We were just breakfasting next morning when an open boat came alongside with three Maritime Police, wondering who we were and where we’d come from. They were in marine camouflage and had machine guns, big knives and American style police batons, one of which was holding down some cardboard in the bottom of the boat under which silvery tails could be seen peeping - they’d been fishing. Phil asked them if they wanted to come aboard, expecting them to want to inspect the boat, they seem surprised and clambered up to sit in the cockpit. I made them coffee and they sat and chatted for a while, taking many selfies on their phones, mostly with me in. I hadn’t yet come to realise how rare white hair and blue eyes was in this neck of the woods. They were very friendly and offered us some of their fish. After half an hour or so Phil noticed that their boat, with it’s cargo of automatic weapons, had untied itself and was drifting away behind us. “No worry, no worry” they all said, which surprised me as I’d have been quite worried in their place. Quite embarrassing to cadge a lift into the port having to explain they’d lost their boat and guns. We started the engine, lifted the anchor and rescued the escaping boat. The chaps clambered in, not before kindly leaving us mobile phone numbers in case we needed any help or wanted a lift to the markets whilst we were in Jayapura. We’d been warmly welcomed into Indonesia!
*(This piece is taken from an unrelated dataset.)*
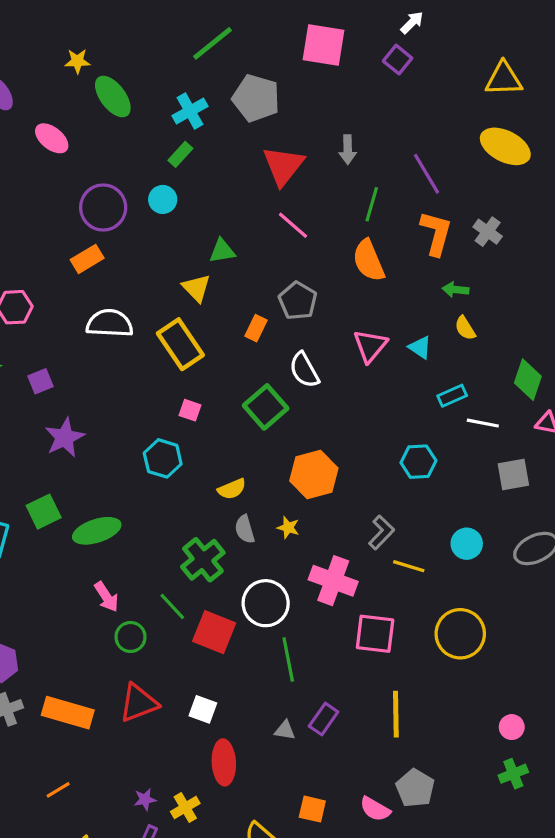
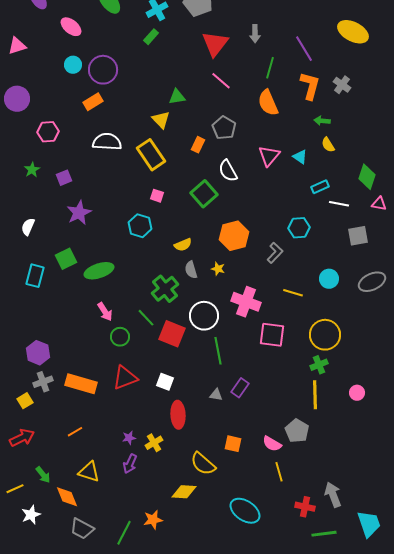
cyan circle: (163, 199) -> (73, 65), moved
gray L-shape: (381, 532) -> (275, 253), moved
yellow line: (396, 714) -> (315, 395), moved
green cross: (513, 774) -> (319, 365), moved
A FAD, close up and in situ.
The night before we’d seen a number of big very well lit what looked like boats all around the bay - with maybe thirty lights on each. As we passed them in the morning light we saw they were some sort of fishing platforms with huge outriggers, all covered in nets, that don’t actually go anywhere. Phil says they are some sort of FAD (fish attraction device) and that they are all over Indonesia. It seems in Indonesia most floating things have two large outriggers, from canoes, through dinghies with outboards, to fishing boats and FADs. None of this only being safe to lean one way that the Polynesians do, why have one stabiliser when there’s two sides to a boat?
Sailing into Jayapura port was astounding. We were only 18 miles or so from PNG, on the same island, same landscape, yet we seemed to be suddenly slap bang in the middle of Asia. We passed whole villages built out on piles over the water and entered a port full of high bowed wooden trading boats. On shore bill boards and neon signs are cheek by jowl with conglomerations of wood and corrugated iron houses, the towers of mosques and churches peep up all around and mopeds, motorbikes, minibuses and cars flow in never ending streams along the shore.
We dropped the anchor, grabbed a beer, sat on deck and gawped.